■ **INPUT DATA**:
..............................
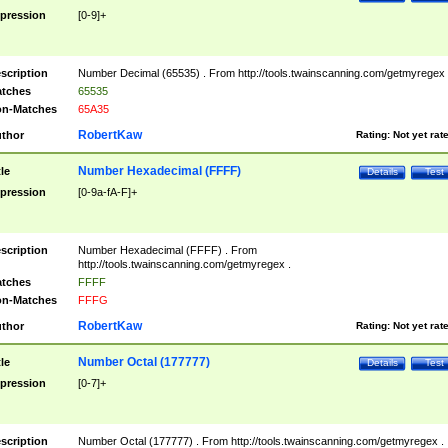
pression
[0-9]+
scription
Number Decimal (65535) . From http://tools.twainscanning.com/getmyregex 
tches
65535
n-Matches
65A35
RobertKaw
thor
Rating:
Not yet rat
Number Hexadecimal (FFFF)
tle
Details
Test
pression
[0-9a-fA-F]+
scription
Number Hexadecimal (FFFF) . From
http://tools.twainscanning.com/getmyregex .
tches
FFFF
n-Matches
FFFG
RobertKaw
thor
Rating:
Not yet rat
Number Octal (177777)
tle
Details
Test
pression
[0-7]+
scription
Number Octal (177777) . From http://tools.twainscanning.com/getmyregex .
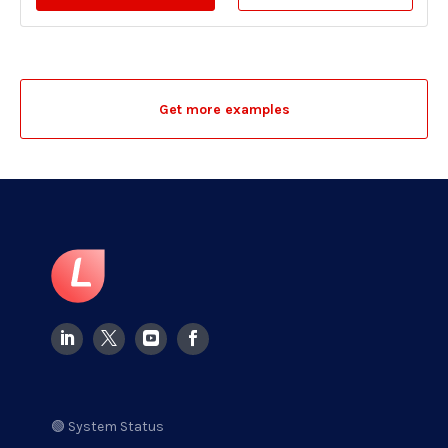
Get more examples
🟢 System Status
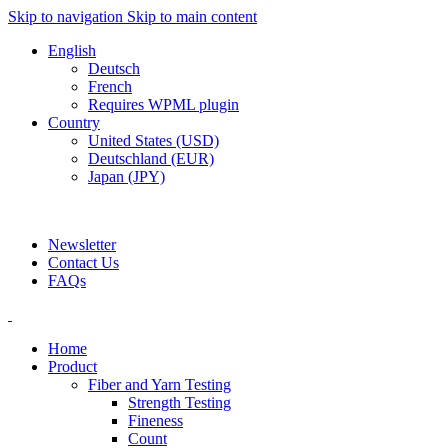
Skip to navigation
Skip to main content
English
Deutsch
French
Requires WPML plugin
Country
United States (USD)
Deutschland (EUR)
Japan (JPY)
ADD ANYTHING HERE OR JUST REMOVE IT…
Newsletter
Contact Us
FAQs
Home
Product
Fiber and Yarn Testing
Strength Testing
Fineness
Count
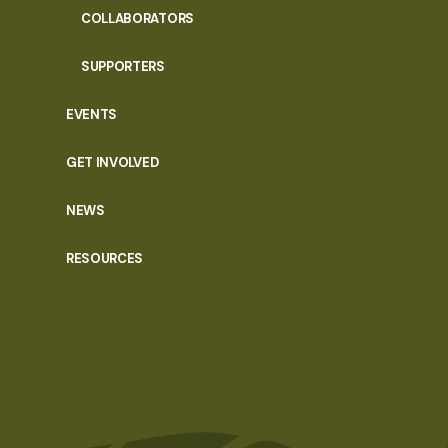
COLLABORATORS
SUPPORTERS
EVENTS
GET INVOLVED
NEWS
RESOURCES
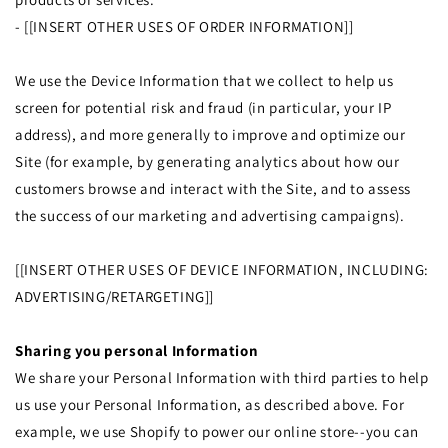
- [[INSERT OTHER USES OF ORDER INFORMATION]]
We use the Device Information that we collect to help us
screen for potential risk and fraud (in particular, your IP
address), and more generally to improve and optimize our
Site (for example, by generating analytics about how our
customers browse and interact with the Site, and to assess
the success of our marketing and advertising campaigns).
[[INSERT OTHER USES OF DEVICE INFORMATION, INCLUDING:
ADVERTISING/RETARGETING]]
Sharing you personal Information
We share your Personal Information with third parties to help
us use your Personal Information, as described above. For
example, we use Shopify to power our online store--you can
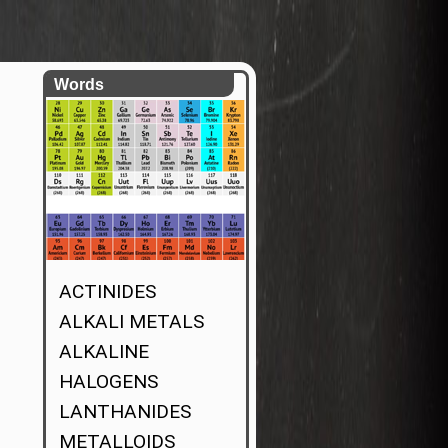
Words
ACTINIDES
ALKALI METALS
ALKALINE
HALOGENS
LANTHANIDES
METALLOIDS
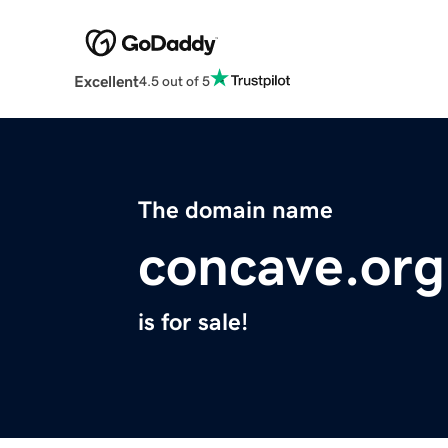
Excellent
4.5 out of 5
The domain name
concave.org
is for sale!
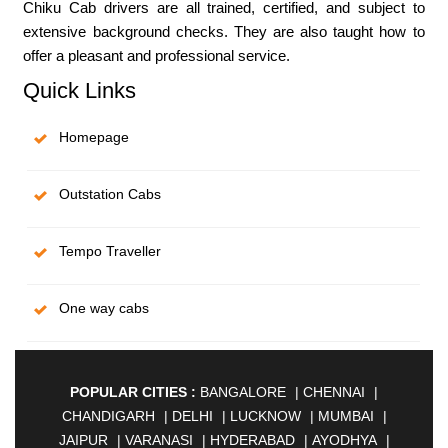
Chiku Cab drivers are all trained, certified, and subject to
extensive background checks. They are also taught how to
offer a pleasant and professional service.
Quick Links
Homepage
Outstation Cabs
Tempo Traveller
One way cabs
POPULAR CITIES :
BANGALORE
|
CHENNAI
|
CHANDIGARH
|
DELHI
|
LUCKNOW
|
MUMBAI
|
JAIPUR
|
VARANASI
|
HYDERABAD
|
AYODHYA
|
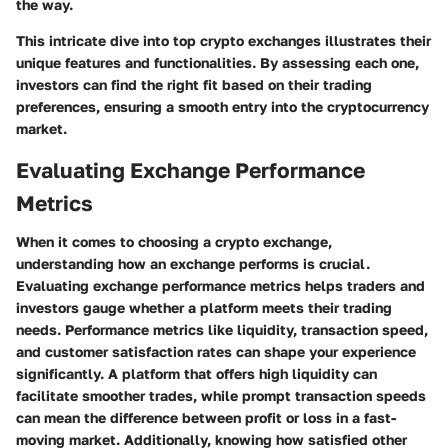
the way.
This intricate dive into top crypto exchanges illustrates their
unique features and functionalities. By assessing each one,
investors can find the right fit based on their trading
preferences, ensuring a smooth entry into the cryptocurrency
market.
Evaluating Exchange Performance
Metrics
When it comes to choosing a crypto exchange,
understanding how an exchange performs is crucial.
Evaluating exchange performance metrics helps traders and
investors gauge whether a platform meets their trading
needs. Performance metrics like liquidity, transaction speed,
and customer satisfaction rates can shape your experience
significantly. A platform that offers high liquidity can
facilitate smoother trades, while prompt transaction speeds
can mean the difference between profit or loss in a fast-
moving market. Additionally, knowing how satisfied other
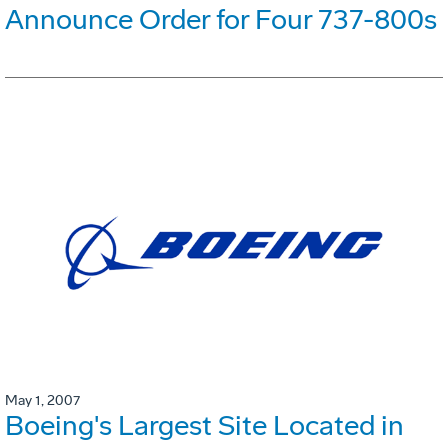
Announce Order for Four 737-800s
May 1, 2007
Boeing's Largest Site Located in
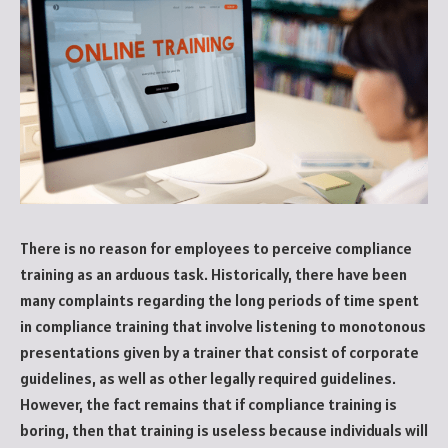
There is no reason for employees to perceive compliance
training as an arduous task. Historically, there have been
many complaints regarding the long periods of time spent
in compliance training that involve listening to monotonous
presentations given by a trainer that consist of corporate
guidelines, as well as other legally required guidelines.
However, the fact remains that if compliance training is
boring, then that training is useless because individuals will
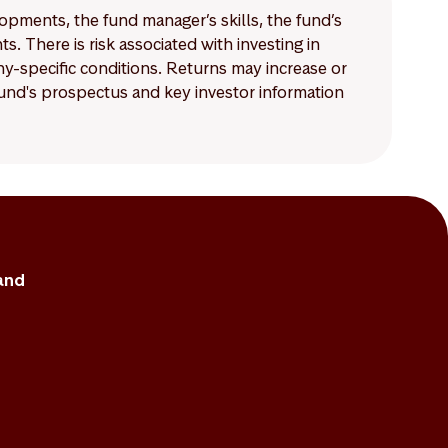
lopments, the fund manager’s skills, the fund’s
 There is risk associated with investing in
-specific conditions. Returns may increase or
 fund's prospectus and key investor information
and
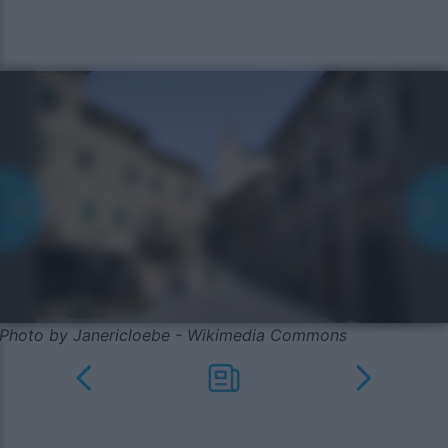
Photo by Janericloebe - Wikimedia Commons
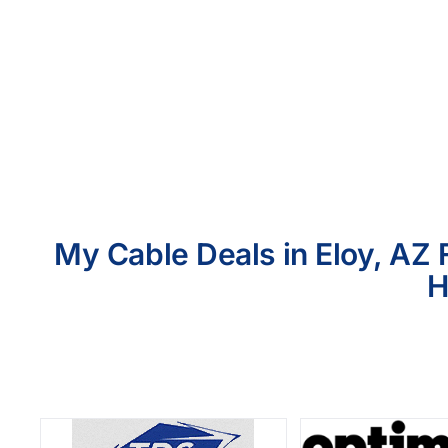
My Cable Deals in Eloy, AZ 
H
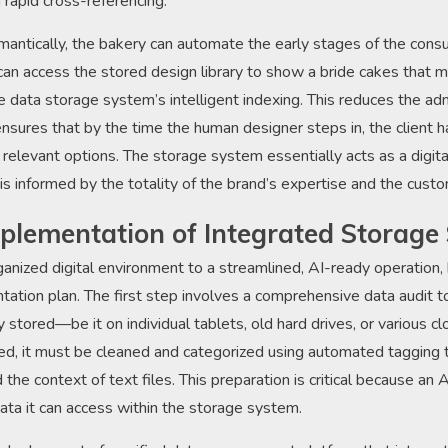
rapid cross-referencing.
mantically, the bakery can automate the early stages of the consu
n access the stored design library to show a bride cakes that mat
he data storage system’s intelligent indexing. This reduces the ad
nsures that by the time the human designer steps in, the client 
 relevant options. The storage system essentially acts as a digit
 is informed by the totality of the brand’s expertise and the custo
mplementation of Integrated Storage 
anized digital environment to a streamlined, AI-ready operation,
tation plan. The first step involves a comprehensive data audit t
ly stored—be it on individual tablets, old hard drives, or various 
ted, it must be cleaned and categorized using automated tagging t
the context of text files. This preparation is critical because an A
data it can access within the storage system.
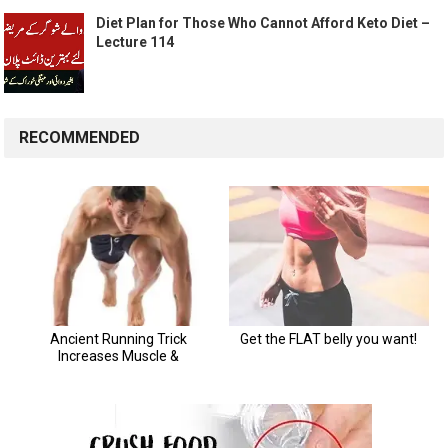
Diet Plan for Those Who Cannot Afford Keto Diet –
Lecture 114
RECOMMENDED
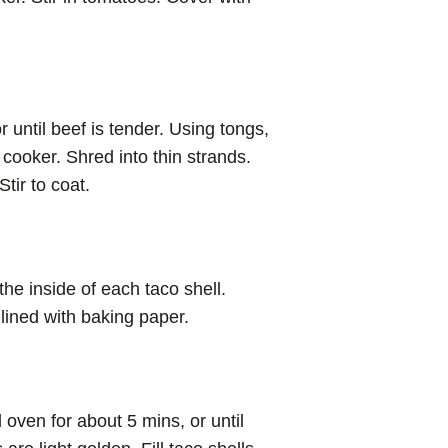
 until beef is tender. Using tongs,
cooker. Shred into thin strands.
tir to coat.
he inside of each taco shell.
 lined with baking paper.
oven for about 5 mins, or until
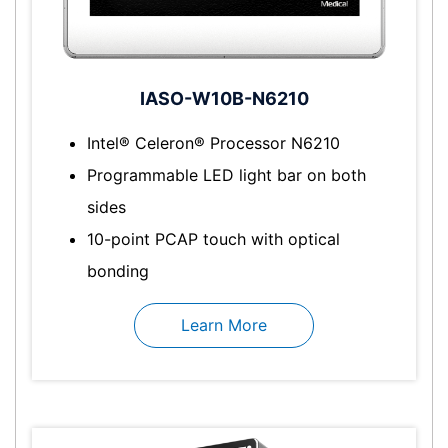
IASO-W10B-N6210
Intel® Celeron® Processor N6210
Programmable LED light bar on both
sides
10-point PCAP touch with optical
bonding
Learn More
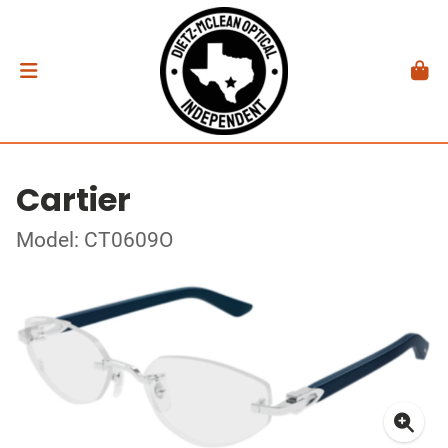
Cartier
Model: CT0609O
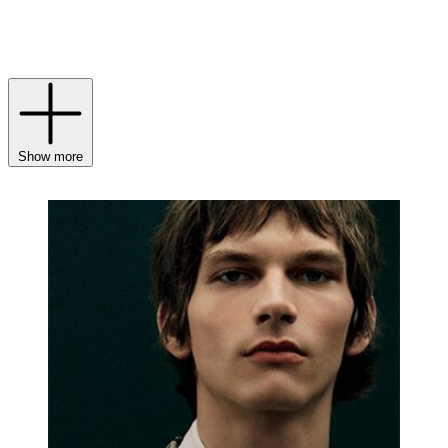
comes from TOM FORD
Parfum
, whose evocative fragrances
provide a fitting crescendo, leaving an unforgettable impression on
the skin and senses alike.
Show more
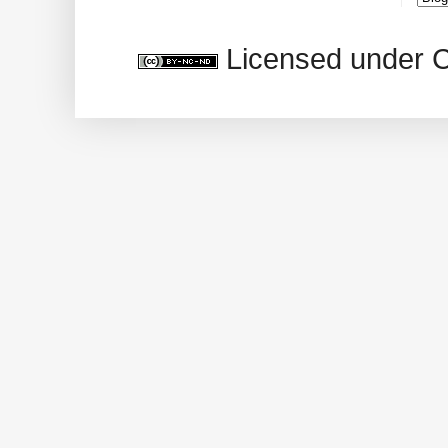
Licensed under 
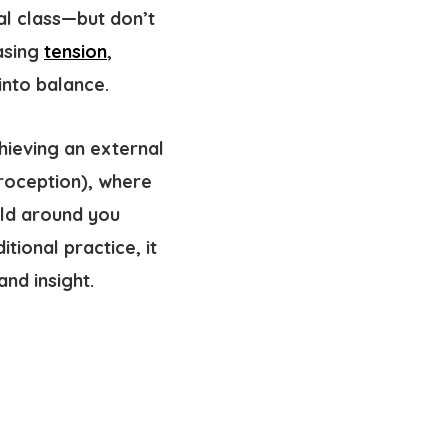
al class—but don’t
easing
tension
,
into balance.
chieving an external
roception
), where
rld around you
tional practice, it
nd insight.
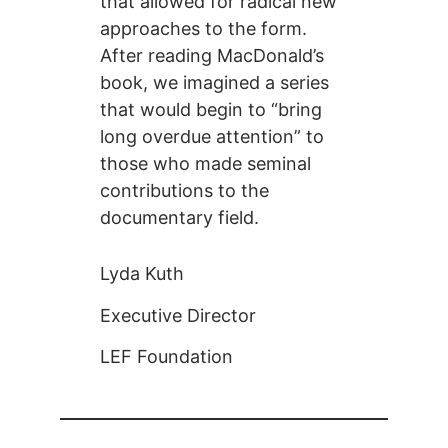
that allowed for radical new
approaches to the form.
After reading MacDonald’s
book, we imagined a series
that would begin to “bring
long overdue attention” to
those who made seminal
contributions to the
documentary field.
Lyda Kuth
Executive Director
LEF Foundation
..............................
■ **YOUR TASK**: Whenever a line in the records contains the word "fund", copy that line.

■ **REPLY**:
lopments, the fund manager’s skills, the fund’s
 fund's prospectus and key investor information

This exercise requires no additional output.